Doaré a participé à de nombreuses expositions, tant en France qu’à l’étranger, notamment à Rome, Genève, New York et Madrid . Ses œuvres sont présentes dans plusieurs collections publiques, dont celle du musée des Beaux-Arts de Quimper, qui a reçu en donation un ensemble de 102 œuvres entre 2006 et 2013 .
Son style est profondément figuré, mais distordu, expressif, parfois même grotesque. Il refuse toute forme d’académisme : ses œuvres montrent des figures humaines modelées avec une exagération des traits, flirtant avec le tragique autant qu’avec le comique.

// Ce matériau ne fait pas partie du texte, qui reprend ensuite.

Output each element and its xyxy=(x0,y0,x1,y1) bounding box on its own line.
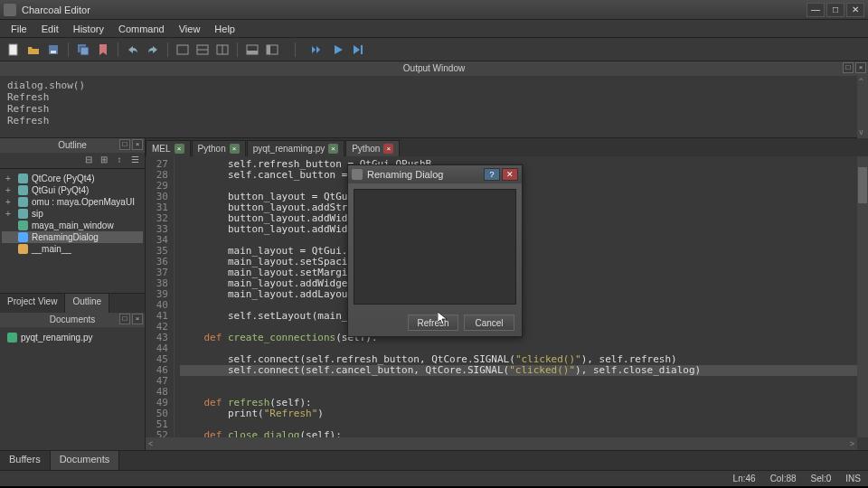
dialog-close-button[interactable]: ✕ xyxy=(502,168,518,181)
menubar: FileEditHistoryCommandViewHelp xyxy=(0,20,868,38)
undo-icon[interactable] xyxy=(125,42,141,58)
outline-float-icon[interactable]: □ xyxy=(119,139,130,150)
toolbar xyxy=(0,38,868,61)
bottom-tabs: BuffersDocuments xyxy=(0,450,868,470)
line-gutter: 27 28 29 30 31 32 33 34 35 36 37 38 39 4… xyxy=(146,156,175,450)
editor-tab[interactable]: MEL× xyxy=(146,140,191,156)
left-tab[interactable]: Project View xyxy=(0,294,65,313)
dialog-titlebar[interactable]: Renaming Dialog ? ✕ xyxy=(348,165,522,183)
run-step-icon[interactable] xyxy=(350,42,366,58)
dialog-content[interactable] xyxy=(354,189,516,305)
outline-tree: +QtCore (PyQt4)+QtGui (PyQt4)+omu : maya… xyxy=(0,169,145,293)
open-folder-icon[interactable] xyxy=(25,42,42,58)
menu-history[interactable]: History xyxy=(66,22,111,36)
split-h-icon[interactable] xyxy=(194,42,211,58)
close-button[interactable]: ✕ xyxy=(846,3,864,17)
output-body[interactable]: dialog.show()RefreshRefreshRefresh xyxy=(0,76,868,138)
menu-view[interactable]: View xyxy=(172,22,208,36)
menu-file[interactable]: File xyxy=(4,22,34,36)
documents-float-icon[interactable]: □ xyxy=(119,314,130,324)
split-none-icon[interactable] xyxy=(175,42,191,58)
svg-rect-4 xyxy=(80,47,89,55)
outline-close-icon[interactable]: × xyxy=(132,139,143,150)
left-tab[interactable]: Outline xyxy=(65,294,109,313)
output-line: Refresh xyxy=(7,103,861,115)
output-line: Refresh xyxy=(7,115,861,127)
refresh-button[interactable]: Refresh xyxy=(408,314,458,331)
output-float-icon[interactable]: □ xyxy=(843,62,854,73)
documents-list: pyqt_renaming.py xyxy=(0,327,145,451)
outline-header: Outline □ × xyxy=(0,138,145,153)
dialog-title: Renaming Dialog xyxy=(367,169,482,180)
editor-tab[interactable]: pyqt_renaming.py× xyxy=(247,140,345,156)
output-panel-header: Output Window □ × xyxy=(0,61,868,76)
panel-left-icon[interactable] xyxy=(264,42,280,58)
svg-rect-5 xyxy=(177,45,188,54)
svg-rect-11 xyxy=(247,51,258,54)
svg-rect-13 xyxy=(267,45,270,54)
minimize-button[interactable]: — xyxy=(807,3,825,17)
output-line: Refresh xyxy=(7,91,861,103)
status-col: Col:88 xyxy=(770,474,797,483)
editor-tab[interactable]: Python× xyxy=(192,140,246,156)
output-scrollbar[interactable] xyxy=(857,76,868,138)
outline-toolbar: ⊟ ⊞ ↕ ☰ xyxy=(0,153,145,169)
run-icon[interactable] xyxy=(330,42,346,58)
svg-rect-0 xyxy=(9,44,17,55)
outline-item[interactable]: +omu : maya.OpenMayaUI xyxy=(2,196,143,208)
dialog-icon xyxy=(352,169,363,180)
outline-collapse-icon[interactable]: ⊟ xyxy=(82,155,95,167)
split-v-icon[interactable] xyxy=(214,42,231,58)
maximize-button[interactable]: □ xyxy=(826,3,844,17)
outline-item[interactable]: +QtGui (PyQt4) xyxy=(2,184,143,196)
outline-item[interactable]: __main__ xyxy=(2,243,143,255)
editor-tabs: MEL×Python×pyqt_renaming.py×Python× xyxy=(146,138,868,156)
cancel-button[interactable]: Cancel xyxy=(464,314,514,331)
outline-expand-icon[interactable]: ⊞ xyxy=(98,155,110,167)
bookmark-icon[interactable] xyxy=(95,42,111,58)
svg-rect-14 xyxy=(361,45,363,54)
bottom-tab[interactable]: Documents xyxy=(51,451,120,470)
outline-item[interactable]: RenamingDialog xyxy=(2,231,143,243)
window-titlebar: Charcoal Editor — □ ✕ xyxy=(0,0,868,20)
new-file-icon[interactable] xyxy=(5,42,22,58)
outline-filter-icon[interactable]: ☰ xyxy=(128,155,141,167)
editor-tab[interactable]: Python× xyxy=(345,140,400,156)
window-title: Charcoal Editor xyxy=(22,5,805,15)
outline-item[interactable]: +QtCore (PyQt4) xyxy=(2,173,143,184)
run-all-icon[interactable] xyxy=(310,42,326,58)
status-line: Ln:46 xyxy=(733,474,756,483)
output-panel: Output Window □ × dialog.show()RefreshRe… xyxy=(0,61,868,138)
left-tabs: Project ViewOutline xyxy=(0,293,145,313)
panel-bottom-icon[interactable] xyxy=(244,42,260,58)
menu-edit[interactable]: Edit xyxy=(34,22,66,36)
bottom-tab[interactable]: Buffers xyxy=(0,451,51,470)
svg-rect-2 xyxy=(51,51,56,53)
status-mode: INS xyxy=(845,474,861,483)
save-all-icon[interactable] xyxy=(75,42,91,58)
renaming-dialog: Renaming Dialog ? ✕ Refresh Cancel xyxy=(347,164,523,337)
documents-header: Documents □ × xyxy=(0,313,145,327)
editor-scrollbar-vertical[interactable] xyxy=(857,156,868,437)
outline-item[interactable]: maya_main_window xyxy=(2,220,143,231)
app-icon xyxy=(4,4,16,16)
editor-scrollbar-horizontal[interactable] xyxy=(146,437,857,450)
dialog-help-button[interactable]: ? xyxy=(484,168,500,181)
redo-icon[interactable] xyxy=(145,42,161,58)
outline-sort-icon[interactable]: ↕ xyxy=(113,155,126,167)
document-item[interactable]: pyqt_renaming.py xyxy=(4,331,141,344)
status-sel: Sel:0 xyxy=(811,474,832,483)
output-line: dialog.show() xyxy=(7,80,861,91)
output-close-icon[interactable]: × xyxy=(855,62,866,73)
menu-command[interactable]: Command xyxy=(111,22,172,36)
status-bar: Ln:46 Col:88 Sel:0 INS xyxy=(0,470,868,486)
documents-close-icon[interactable]: × xyxy=(132,314,143,324)
menu-help[interactable]: Help xyxy=(207,22,242,36)
outline-item[interactable]: +sip xyxy=(2,208,143,220)
save-icon[interactable] xyxy=(45,42,61,58)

On sent dans son travail une obsession pour l’imperfection du vivant, pour l’ambiguïté des émotions humaines, un peu dans la veine de certains peintres expressionnistes du XXe siècle, mais sans jamais vraiment les imiter.
En gravure comme en peinture, il a d’abord usé de cuivre, puis de bois, passant ensuite à l’huile sur toile. Son trait est précis mais libre, tendu entre discipline technique (héritée de son passage par l’atelier de Jean Delpech) et déformation expressive.
Il y a chez Doaré une recherche constante d’énergie brute, comme s’il voulait gratter le vernis de la belle forme pour laisser affleurer quelque chose de plus terrien, de plus instinctif. Ses paysages sont souvent peuplés d’êtres à la frontière de l’humain et du monstrueux, avec un humour noir qui rappelle un peu Goya, ou les gravures plus modernes d’Ernst Barlach.